|another day ends with beautiful sunsets|
Solar Power and beyond….
|soaking up the sun on BLM land|
First off, the 2,000 watt inverter will provide enough power to run the TV, microwave, small coffee pot and of course all the LED lights, radio and a few other things like my laptop and cell phone charging. Obviously, not all items at the same time…
After setting up in the desert, pretty much away from the other campers who are congregating in the desert, I started to document the power settings and draining of power with some of the appliances. Couldn’t figure out why the power was draining so quickly once I turned on the Inverter especially since I hadn‘t turned anything on yet. But finally I figured it out after a while when I realized that every time I turned on the inverter, the fridge switched from gas to electric. I had forgotten that I usually have it set on auto which means it can switch back and forth between electric and propane when one or the other is available. After manually switching the fridge to propane, the inverter started to act normal.
The entire day has been overcast, yet the three solar panels were able to generate enough power that I was able to watch a movie on my large LCD 40” flat screen Tv (that‘s one inch larger than Tom‘s), have the stereo sound system on, and an overhead exhaust fan running. The solar panels must be very efficient as they brought the batteries up to full power while I enjoyed using those electric items. And did it with an overcast sky. Now that’s impressive.
|as you can see the desert isn't as bare as one might think|
Taking a break, I sat outside to enjoy the peacefulness of the desert scenery with only hints of other Rv-ers out in the desert. A small white patch indicating a camper was a fair distance away hidden behind ironwood trees and stately cactus . The hum of a motor vehicle going down the highway a half a mile away. Humming birds dive bombing my campsite looking for flowers and nectar. Buzzing off after a quick check of the area. Reading a book on my Kindle reader, but eventually putting it down just to look out at the expansive desert scenery. Later the sunset would appear glowing red behind the mountain range where it quickly set this evening. As if a volcano had just erupted. A short while later the entire sky turned shades of pink, then deeper coppers and reds before fading into the night. Only the far off lights of a small community flickering in the inky black darkness. Night time comes early and quickly out in the desert this time of year.
I positioned the camper so that the entrance door and my outside seating would be in the shade all day long. Necessary when the temperatures reach into the mid to high 80’s from noon until 5 pm each day. Other than that, the mornings and evenings are very pleasant. And being able to sit out on the shady side of the camper during the heat of the day is acceptable. Though a run into town for a 69 cent ice-cream cone sure hit’s the spot.

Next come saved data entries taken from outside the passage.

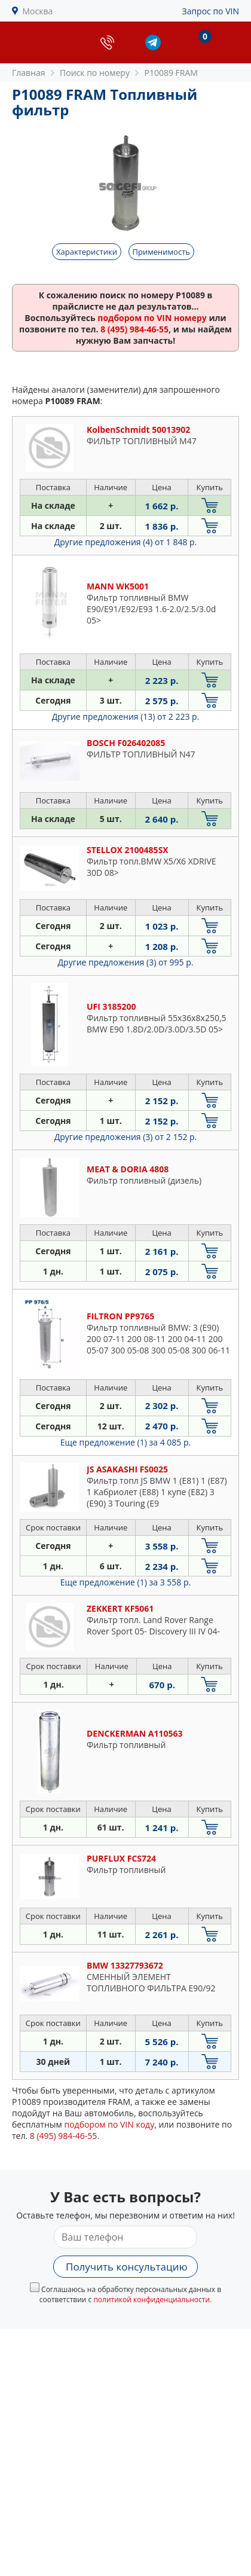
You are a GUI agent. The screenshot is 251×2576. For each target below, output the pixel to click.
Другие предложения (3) (126, 962)
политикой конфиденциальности (151, 2299)
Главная (28, 72)
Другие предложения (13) (126, 716)
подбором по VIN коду (109, 2124)
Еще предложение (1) (125, 1442)
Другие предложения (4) (125, 542)
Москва (38, 11)
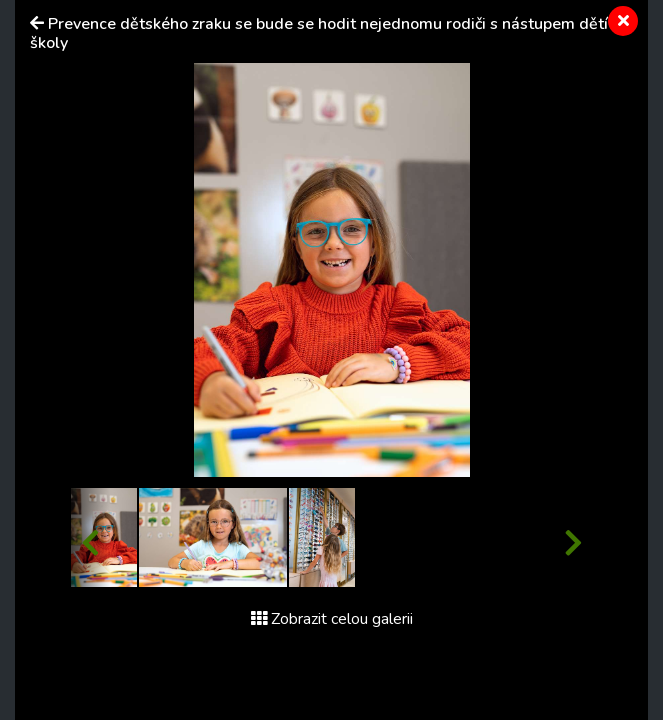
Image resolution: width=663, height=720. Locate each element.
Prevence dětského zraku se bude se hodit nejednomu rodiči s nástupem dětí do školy (330, 33)
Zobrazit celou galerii (332, 619)
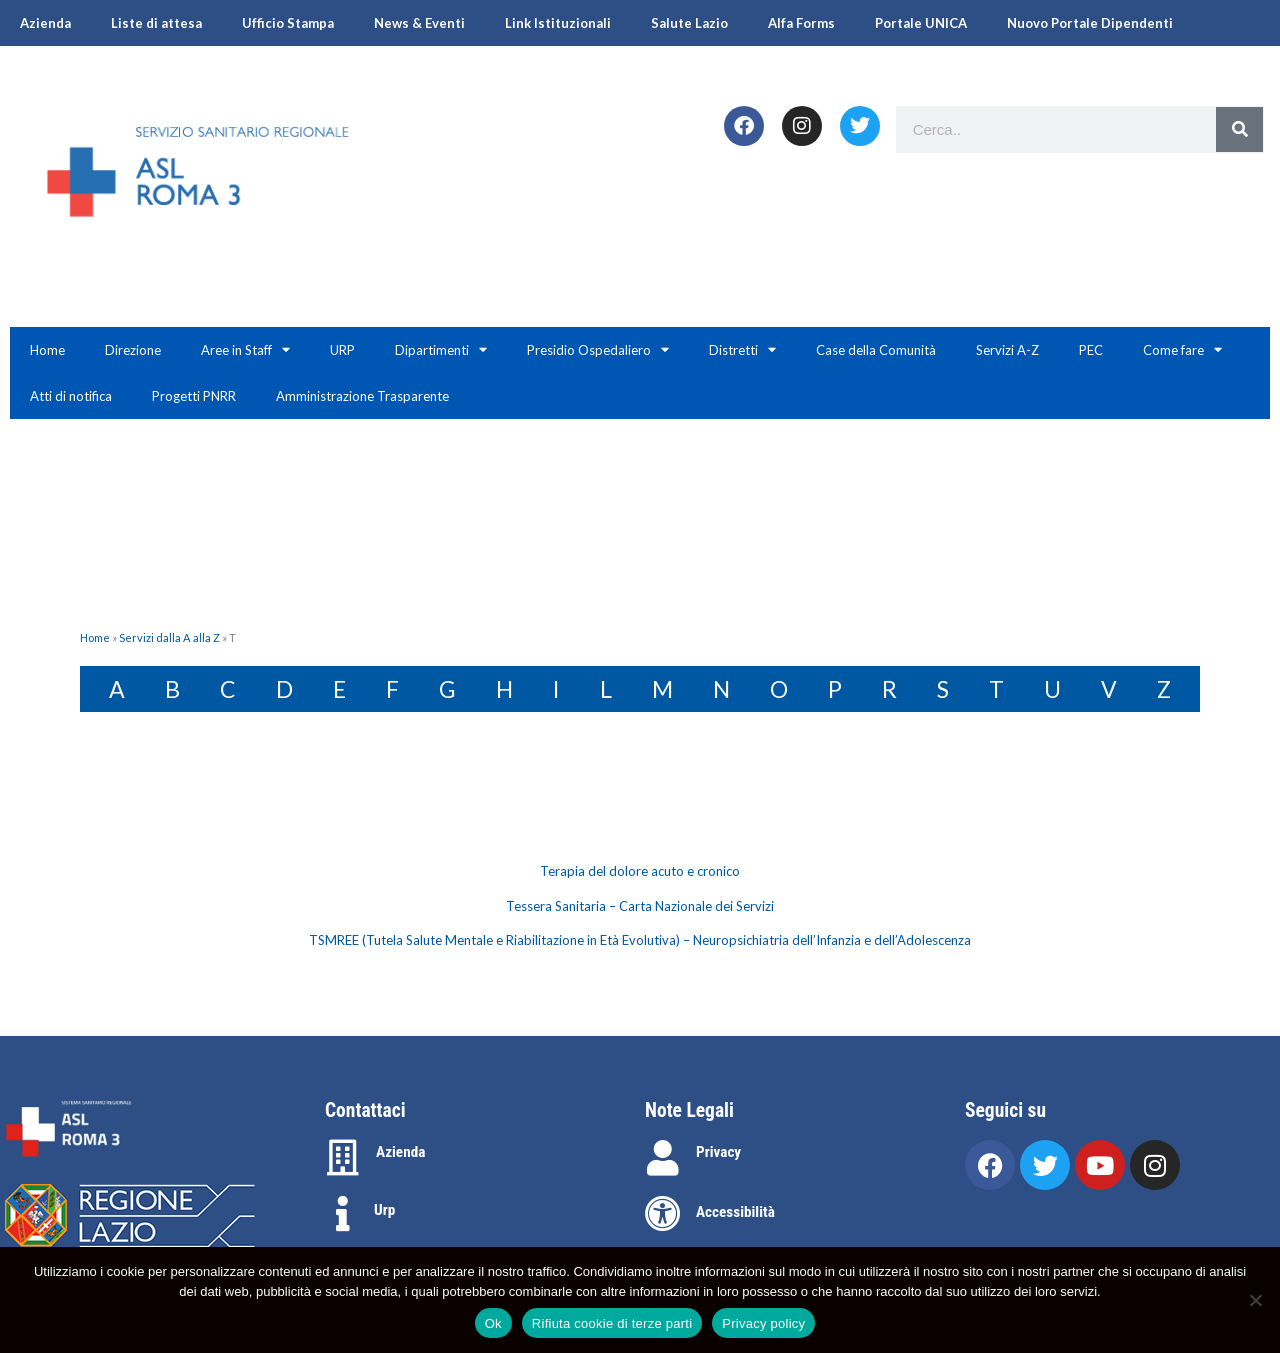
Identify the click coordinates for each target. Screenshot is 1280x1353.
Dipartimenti (441, 349)
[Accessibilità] (663, 1214)
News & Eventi (419, 23)
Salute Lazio (689, 23)
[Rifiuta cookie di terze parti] (1255, 1300)
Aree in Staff (245, 349)
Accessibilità (735, 1212)
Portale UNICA (921, 23)
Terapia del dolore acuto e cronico (640, 871)
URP (342, 350)
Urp (384, 1210)
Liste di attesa (156, 23)
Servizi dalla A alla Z (169, 637)
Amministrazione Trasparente (362, 396)
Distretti (742, 349)
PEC (1091, 350)
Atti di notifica (71, 396)
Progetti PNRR (194, 396)
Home (47, 350)
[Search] (1239, 129)
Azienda (45, 23)
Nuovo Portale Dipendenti (1090, 23)
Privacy (718, 1152)
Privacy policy (763, 1323)
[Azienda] (343, 1158)
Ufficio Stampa (288, 23)
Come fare (1182, 349)
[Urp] (343, 1214)
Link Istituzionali (558, 23)
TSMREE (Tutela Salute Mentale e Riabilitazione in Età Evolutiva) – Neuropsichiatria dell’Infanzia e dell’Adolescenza (640, 940)
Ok (493, 1323)
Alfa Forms (801, 23)
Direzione (133, 350)
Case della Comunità (876, 350)
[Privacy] (663, 1158)
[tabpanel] (640, 906)
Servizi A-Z (1007, 350)
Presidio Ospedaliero (598, 349)
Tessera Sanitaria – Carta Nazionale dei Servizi (640, 906)
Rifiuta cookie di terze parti (612, 1323)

|I see a face in the mountains... do you?|
2 nd day. All’s well with the solar panels. They are charging nicely and it appears the TV uses very little power (about 4 amps) as I’m able to watch it throughout the day and not use any battery power, only using solar power. Evenings of course I’m relying on the batteries completely. My small one cup coffee maker uses 48 amps of power which is rather high, but it’s only on for a couple of minutes.
I stopped into the Solar Discount store today to get a bit more info and let them know the little hiccups I’ve gone encountered, noting that I found only one thing amiss with their installation. One of the solar brackets had not been covered with the DynCorp sealant. They kindly gave me enough to cover the bracket. Then when I got back to the camper, I noticed that the new breaker panel installed on the ceiling of the storage bay is hanging loose. Apparently they did not secure it properly and I’ll have to bring it in so they can secure it correctly. I could probably do it myself if I had too, but with the new solar equipment I would not be able to tell what had power going through it or not. Not wanting to get an electrical shock, I’ll let them do the work. A minor issue but glad I caught it before leaving the area. Having a hanging power panel loose is not a good thing.
I’m continually impressed with how well the solar panels and batteries are doing. I’m able to use much of the electric appliances and TV as I normally would. I even used the microwave and it functioned quiet well, with the anticipated dip in the battery storage of course. The TV being the lowest of amp use so far, making it quite easy to watch as much TV as I care too.
The days continue to be overcast and the solar panels are still able to continue charging. Obviously at a slower rate, but still able to produce enough power to charge the batteries during the day.
My new friends Jeanne and Danny with their two free roaming cats and one very spoiled dog who is seldom on a leash had a bad experience the other day. They are both new to this camping lifestyle and living in the desert for a short time on top of that. Coyotes are around, occasionally seen during the day and often heard howling in the evening. Jeanne and Danny have been warned repeatedly that they need to secure their pets inside or have them on a leash. It might be added that most of the Rv-ers at La Paz campground seldom have their own pets on a leash. Well, the other morning, rather early, I’d say around 5:30 AM or so, one of their cats wanted out of the camper to go pee. A coyote was waiting quietly under their camper and needless to say, the cat is no longer with us. It’s a sad lesson that we all must learn that domesticated pets are easy prey for the coyote and other animals in the wild. And although we think by being in a campground, surrounded by other campers we‘re safe, we are in fact often out in nature where survival goes to the wild ones, not our pampered pets. So we say a little pet prayer and wish all critters be safe from the wild ones.
The minor repairs have been made to my campers new solar panel installation and I’ll be heading out tomorrow. They actually moved the fallen breaker panel inside the service bay area behind the sliding access door. A much safer and out of the way location.
I’m heading across the state to a favorite place I haven’t been to in a couple of years, the Cottonwood Arizona area. Lots of Indian ruins, Jerome, the active ghost town up on the mountain over looking the area and Sedona that fancy upper class community surrounded by the most beautiful red rock with tons of hiking trails to explore. I have a few good friends in the area that I’ve met over the years after having doing some camp hosting at Dead Horse Ranch State Park.
There is a small BLM dispersed camping area (free) and recently I’ve discovered that the local Fairgrounds also has dry camping ($7.00) and some electric sites with 50 amp service for around $15 a night. I’ll probably stay in the BLM site continuing to test out the solar panel system.